Being screen-free made me miserable as a kid, so I let my child watch TV

Photo: Shutterstock
Photo: Shutterstock 

It was the 1980s. Parents hadn't yet cottoned to the term "screen time" as a code for "they have no control of their kids."

My mother and father kept me screen-free for one simple reason: We lived in a rural river valley in Upstate New York, and there was no choice.

The rabbit ears that most 1980s families used to tune in episodes of "Cheers" and "Knight Rider" would have needed to stretch a few dozen feet above our roof to capture the signal, and the giant white fibreglass satellite dishes parked on some lawns in my town had out-of-this-world prices to match the source of the signals they used to bring information from space.

Even as cable television began to flourish across the nation, our small back road was ignored in favour of streets with dozens of houses and more chances for the corporations to secure lucrative sign-ups.

We couldn't get satellite. We couldn't get cable. We couldn't get TV out of thin air. We were living in a no man's land.

I was screen-time-free before it was cool, and I was a reader. I won the year three read-athon. I worked my way through the children's section of our small-town library by fourth grade and got special permission to use my junior library card to visit the "adult" section.

I loved (love) books.

But I was desperately lonely.

Much has been made of the problems with screen time. Studies abound on the negative effects of spending too much time sitting, eyes glazing over, in front of a television set.


What I've yet to find are studies on day-to-day conversations among the kids living with screens and those without. I was a test case in the 1980s without researchers following my every move, and I was miserable.

I entered school as the kid without TV, and I remained that kid through high school. Eventually, televisions entered our home - a prize my contractor father won for selling a premium amount of product in his industry - but still there was no reception, no satellite, no cable.

My parents bought two VCRs to match each TV, one for the living room and one for each bedroom. We could only see videos - specifically, ones chosen by my parents. We never saw live TV.

I didn't see the space shuttle Challenger explode.

I didn't learn to "Walk This Way."

I didn't know what it meant to "Push It ."

But I did go to school every day in a town with the kids who saw it all happen. They watched MTV announce that video killed the radio star. They knew who shot J.R .

Screen time links us to the puzzle pieces of conversation that connect us to our peers.
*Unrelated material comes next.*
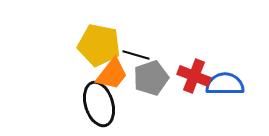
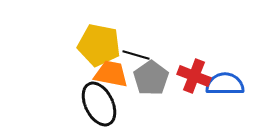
orange trapezoid: moved 1 px left; rotated 117 degrees counterclockwise
gray pentagon: rotated 16 degrees counterclockwise
black ellipse: rotated 9 degrees counterclockwise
We can nod along when someone makes reference to a meme we've seen on social media. We strike up debates over the pivotal moments on must-see TV.

The same goes for kids.

When my peers made reference to heartthrobs, to music videos, to inside jokes born of pop culture, I had no idea what they meant.

They sang songs I didn't know and made jokes I couldn't understand. I pretended to know what was going on, only to disappear to the bathroom when I was caught as a pretender.

I didn't know why Jen and Joey were fighting on "Dawson's Creek ." I wouldn't find out until years later, in the weeks after delivering my daughter, when I spent afternoons with her infant body in my lap devouring old episodes of the teen drama.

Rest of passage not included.